If a function is missing, fix it by including the related libraries.
Code:
* *<CODE_HERE>* *
Build error message:
* *<ERROR_MESSAGE_HERE>* *
Fixed code:
* *<FIXED_CODE_HERE>* *
The example prompts and outputs generated for the testing can be downloaded here from the experimental report about LLM target generation.
This innovative approach underlines the potential of AI in automating and enhancing the fuzzing process, making a significant impact on the field of cybersecurity and vulnerability detection. In the coming months, the Google team plans to open source their evaluation framework, enabling researchers to test their methods for automatic fuzz target generation. The optimization of Large Language Models (LLMs) for fuzzing target generation will continue, focusing on model fine-tuning, prompt engineering, and infrastructure improvements.
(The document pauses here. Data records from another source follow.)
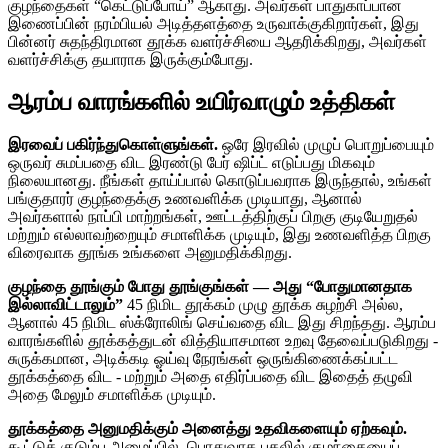
குழந்தைகள் “கெட்டுப்போய்” ஆகாது. அவர்கள் பாதுகாப்பான
இணைப்பின் நரம்பியல் அடித்தளத்தை உருவாக்குகிறார்கள், இது
பின்னர் சுதந்திரமான தூக்க வளர்ச்சியை ஆதரிக்கிறது, அவர்கள்
வளர்ச்சிக்கு தயாராக இருக்கும்போது.
ஆரம்ப வாரங்களில் உயிர்வாழும் உத்திகள்
இரவைப் பகிர்ந்துகொள்ளுங்கள்.
ஒரே இரவில் முழுப் பொறுப்பையும்
ஒருவர் சுமப்பதை விட இரண்டு பேர் ஷிப்ட் எடுப்பது மிகவும்
நிலையானது. நீங்கள் தாய்ப்பால் கொடுப்பவராக இருந்தால், உங்கள்
பங்குதாரர் குழந்தைக்கு உணவளிக்க முடியாது, ஆனால்
அவர்களால் நாப்பி மாற்றங்கள், ஊட்டத்திற்குப் பிறகு குடியேறுதல்
மற்றும் எல்லாவற்றையும் சமாளிக்க முடியும், இது உணவளித்த பிறகு
விரைவாக தூங்க உங்களை அனுமதிக்கிறது.
குழந்தை தூங்கும் போது தூங்குங்கள் — அது “போதுமானதாக
இல்லாவிட்டாலும்”
45 நிமிட தூக்கம் முழு தூக்க சுழற்சி அல்ல,
ஆனால் 45 நிமிட ஸ்க்ரோலிங் செய்வதை விட இது சிறந்தது. ஆரம்ப
வாரங்களில் தூக்கத்துடன் வித்தியாசமான உறவு தேவைப்படுகிறது -
சுருக்கமான, அடிக்கடி ஓய்வு நேரங்கள் ஒருங்கிணைக்கப்பட்ட
தூக்கத்தை விட - மற்றும் அதை எதிர்ப்பதை விட இதைத் தழுவி
அதை மேலும் சமாளிக்க முடியும்.
தூக்கத்தை அனுமதிக்கும் அனைத்து உதவிகளையும் ஏற்கவும்.
கூட்டுக் குடும்ப அமைப்பில், பொதுவாக பகலில் குழந்தையைப்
Long-term objectives of AI-enhanced fuzzing will probably include:
Integrating LLM fuzz target generation as a core feature in different fuzz testing engines (e.g. OSS-Fuzz), aiming for continuous generation of new targets for projects without manual intervention.
Expanding support beyond typical programming languages (e.g. C/C++) projects to include additional languages like Python and Java.
Dedication to realizing a future where vulnerability detection is personalized and requires minimal manual effort from developers. Through LLM-generated fuzz targets, fuzz testing engines aspire to bolster open source security globally.
In summary, while traditional fuzzing methods like AFL have been effective in uncovering a wide range of vulnerabilities, the integration of AI in modern fuzzing techniques offers more sophisticated, targeted, and efficient testing, especially useful in dealing with complex software systems and advanced threat landscapes.